The function grnn.margin() (https://github.com/statcompute/yager/blob/master/code/grnn.margin.R) was my first attempt to explore the relationship between each predictor and the response in a General Regression Neural Network, which usually is considered the Black-Box model. The idea is described below:

- First trained a GRNN with the original training dataset
- Created an artificial dataset from the training data by keeping distinct values of the variable that we are interested in but replacing all values of other variables with their means.
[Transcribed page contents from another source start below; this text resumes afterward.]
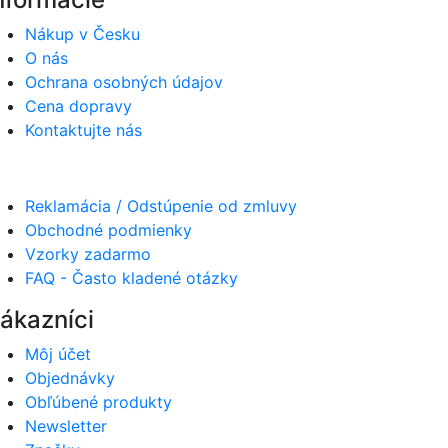
Nákup v Česku
O nás
Ochrana osobných údajov
Cena dopravy
Kontaktujte nás
Reklamácia / Odstúpenie od zmluvy
Obchodné podmienky
Vzorky zadarmo
FAQ - Často kladené otázky
ákazníci
Môj účet
Objednávky
Obľúbené produkty
Newsletter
For instance, given a dataset with three variables X1, X2, and X3, if we are interested in the marginal effect of X1 with 3 distinct values, e.g. [X11 X12 X13], then the constructed dataset should look like {[X11 mean(X2) mean(X3)], [X12 mean(X2) mean(X3)], [X13 mean(X2) mean(X3)]}
- Calculated predicted values, namely [Pred1 Pred2 Pred3], based on the constructed dataset by using the GRNN created in the first step
- At last, the relationship between [X11 X12 X13] and [Pred1 Pred2 Pred3] is what we are looking for

The above-mentioned approach is computationally efficient but might be somewhat “brutal” in a sense that it doesn’t consider the variation in other variables.

By the end of Friday, my boss pointed me to a paper describing the partial dependence plot (Yes! In 53, we also have SVP who is technically savvy). The idea is very intriguing, albeit computationally expensive, and is delineated as below:

- First trained a GRNN with the original training dataset
- Based on the training dataset, get a list of distinct values from the variable of interest, e.g. [X11 X12 X13]. In this particular example, we created three separate datasets from the training data by keeping the other variables as they are but replacing all values of X1 with each of [X11 X12 X13] respectively
- With each of three constructed datasets above, calculated predicted values and then averaged them out such that we would have an average of predicted values for each of [X11 X12 X13], namely [Pavg1 Pavg2 Pavg3]
- The relationship between [X11 X12 X13] and [Pavg1 Pavg2 Pavg3] is the so-called Partial Dependence

The idea of PDP has been embedded in the YAGeR project (https://github.com/statcompute/yager/blob/master/code/grnn.partial.R). In the chart below, I compared outcomes of grnn.partial() and grnn.margin() side by side for two variables, e.g. the first not so predictive and the second very predictive. In this particular comparison, both appeared almost identical.